===== Dataset
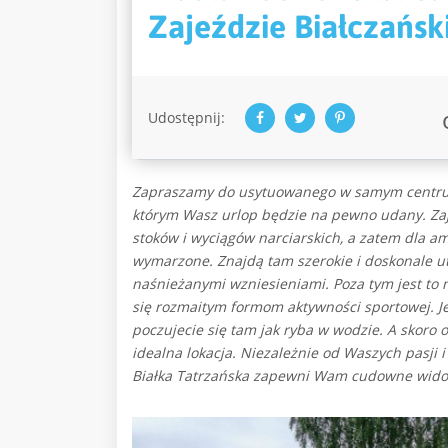
Zajeździe Białczańsk
Udostępnij:
Zapraszamy do usytuowanego w samym centr
którym Wasz urlop będzie na pewno udany. Zaj
stoków i wyciągów narciarskich, a zatem dla a
wymarzone. Znajdą tam szerokie i doskonale ut
naśnieżanymi wzniesieniami. Poza tym jest to 
się rozmaitym formom aktywności sportowej. Jeż
poczujecie się tam jak ryba w wodzie. A skoro 
idealna lokacja. Niezależnie od Waszych pasj
Białka Tatrzańska zapewni Wam cudowne widoki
==========
**Task directions:** Leave the images aside and retype each line of the listing above exactly.

**Written response:**
Zajeździe Białczańsk
Udostępnij:
Zapraszamy do usytuowanego w samym centr
którym Wasz urlop będzie na pewno udany. Zaj
stoków i wyciągów narciarskich, a zatem dla a
wymarzone. Znajdą tam szerokie i doskonale ut
naśnieżanymi wzniesieniami. Poza tym jest to 
się rozmaitym formom aktywności sportowej. Jeż
poczujecie się tam jak ryba w wodzie. A skoro 
idealna lokacja. Niezależnie od Waszych pasj
Białka Tatrzańska zapewni Wam cudowne widoki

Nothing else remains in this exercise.